### Exercise objective
Below are entries to examine: work out how many lines contain the word "hotspot", and give only that number.

### Records for this task
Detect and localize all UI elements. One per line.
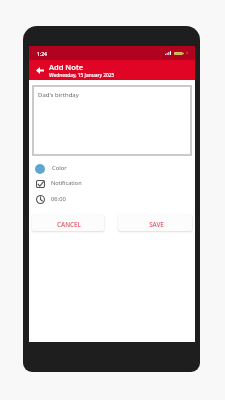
staticText: 06:00 [51,195,66,203]
staticText: Color [52,164,67,172]
button[interactable]: Color [29,161,195,176]
button[interactable]: Dad's birthday [32,85,192,156]
staticText: Dad's birthday [38,91,79,99]
staticText: Add Note [49,62,84,72]
staticText: SAVE [149,220,164,229]
button[interactable]: Notification [29,176,195,191]
button[interactable]: SAVE [118,215,192,231]
staticText: Notification [51,179,82,187]
button[interactable]: 06:00 [29,192,195,207]
staticText: CANCEL [57,220,81,229]
staticText: 1:24 [37,51,47,58]
button[interactable]: Back [31,61,49,79]
staticText: Wednesday, 15 January 2025 [49,72,115,79]
button[interactable]: CANCEL [32,215,104,231]
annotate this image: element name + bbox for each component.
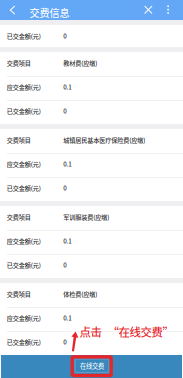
staticText: 0 xyxy=(63,260,66,269)
button[interactable]: Back xyxy=(0,0,22,20)
button[interactable]: 已交金额(元) xyxy=(0,331,183,355)
button[interactable]: 已交金额(元) xyxy=(0,25,183,49)
staticText: 应交金额(元) xyxy=(7,313,41,322)
staticText: 0.1 xyxy=(63,236,71,245)
staticText: 已交金额(元) xyxy=(7,183,41,192)
staticText: 已交金额(元) xyxy=(7,260,41,269)
staticText: 应交金额(元) xyxy=(7,82,41,91)
button[interactable]: 交费项目 xyxy=(0,52,183,76)
staticText: 0.1 xyxy=(63,82,71,91)
staticText: 0.1 xyxy=(63,313,71,322)
button[interactable]: 交费项目 xyxy=(0,206,183,230)
button[interactable]: 在线交费 xyxy=(75,359,109,372)
staticText: 0 xyxy=(63,337,66,346)
staticText: 0 xyxy=(63,106,66,115)
staticText: 已交金额(元) xyxy=(7,31,41,40)
staticText: 点击 “在线交费” xyxy=(80,323,174,340)
button[interactable]: 应交金额(元) xyxy=(0,153,183,177)
staticText: 已交金额(元) xyxy=(7,337,41,346)
staticText: 交费项目 xyxy=(7,212,31,221)
button[interactable]: 已交金额(元) xyxy=(0,254,183,278)
staticText: 应交金额(元) xyxy=(7,236,41,245)
staticText: 在线交费 xyxy=(80,361,104,370)
staticText: 体检费(应缴) xyxy=(63,289,97,298)
button[interactable]: 交费项目 xyxy=(0,129,183,153)
button[interactable]: More options xyxy=(160,0,178,20)
staticText: 已交金额(元) xyxy=(7,106,41,115)
staticText: 交费项目 xyxy=(7,58,31,67)
button[interactable]: Close xyxy=(139,0,160,20)
button[interactable]: 应交金额(元) xyxy=(0,76,183,100)
button[interactable]: 应交金额(元) xyxy=(0,307,183,331)
staticText: 城镇居民基本医疗保险费(应缴) xyxy=(63,135,145,144)
staticText: 交费项目 xyxy=(7,135,31,144)
staticText: 0 xyxy=(63,31,66,40)
staticText: 军训服装费(应缴) xyxy=(63,212,109,221)
staticText: 0.1 xyxy=(63,159,71,168)
button[interactable]: 交费项目 xyxy=(0,283,183,307)
staticText: 交费信息 xyxy=(30,5,70,20)
staticText: 0 xyxy=(63,183,66,192)
button[interactable]: 已交金额(元) xyxy=(0,177,183,201)
button[interactable]: 应交金额(元) xyxy=(0,230,183,254)
staticText: 教材费(应缴) xyxy=(63,58,97,67)
staticText: 应交金额(元) xyxy=(7,159,41,168)
button[interactable]: 已交金额(元) xyxy=(0,100,183,124)
staticText: 交费项目 xyxy=(7,289,31,298)
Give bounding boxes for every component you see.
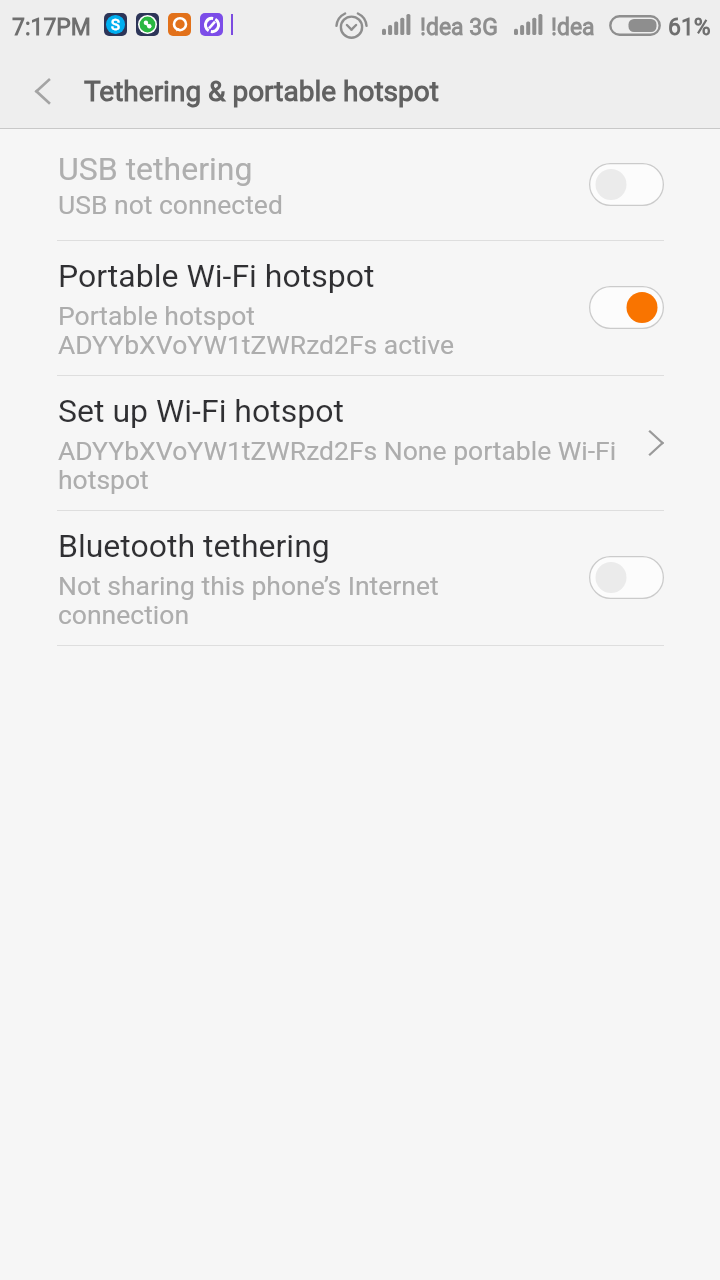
button[interactable]: Portable Wi-Fi hotspot [0,240,720,375]
staticText: S [111,16,120,34]
button[interactable]: Set up Wi-Fi hotspot [0,375,720,510]
button[interactable]: Toggle on [589,286,664,329]
staticText: Tethering & portable hotspot [84,75,439,108]
button[interactable]: Open Wi-Fi hotspot settings [642,429,670,457]
button[interactable]: USB tethering [0,129,720,240]
staticText: USB tethering [58,150,253,188]
staticText: ADYYbXVoYW1tZWRzd2Fs None portable Wi-Fi… [58,435,617,495]
staticText: Portable hotspot ADYYbXVoYW1tZWRzd2Fs ac… [58,300,454,360]
staticText: !dea 3G [420,14,498,41]
staticText: Not sharing this phone’s Internet connec… [58,570,439,630]
button[interactable]: Toggle off [589,556,664,599]
staticText: 61% [668,14,711,41]
button[interactable]: Back [0,62,80,128]
staticText: Portable Wi-Fi hotspot [58,257,375,295]
button[interactable]: Bluetooth tethering [0,510,720,645]
button[interactable]: Toggle off [589,163,664,206]
staticText: Bluetooth tethering [58,527,330,565]
staticText: Set up Wi-Fi hotspot [58,392,344,430]
staticText: !dea [551,14,595,41]
staticText: 7:17PM [12,14,91,41]
staticText: USB not connected [58,189,283,220]
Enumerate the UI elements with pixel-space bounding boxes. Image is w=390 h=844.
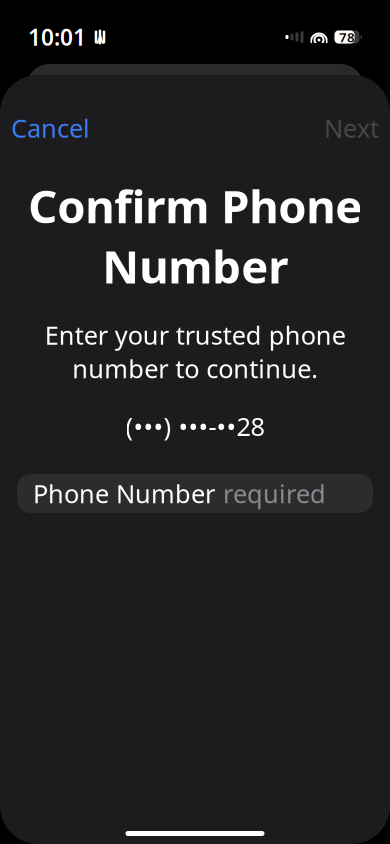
staticText: Cancel bbox=[11, 111, 90, 145]
staticText: Next bbox=[324, 111, 379, 145]
staticText: required bbox=[223, 477, 326, 510]
staticText: 10:01 bbox=[28, 22, 86, 52]
staticText: 78 bbox=[339, 28, 355, 46]
button[interactable]: Phone Number bbox=[17, 474, 373, 513]
button[interactable]: Next bbox=[324, 105, 379, 151]
staticText: A bbox=[96, 32, 104, 47]
staticText: Confirm Phone Number bbox=[28, 176, 362, 296]
button[interactable]: Cancel bbox=[11, 105, 90, 151]
staticText: Enter your trusted phone number to conti… bbox=[44, 318, 346, 385]
staticText: Phone Number bbox=[33, 477, 215, 510]
staticText: (•••) •••-••28 bbox=[126, 409, 264, 443]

### Solution for this task
7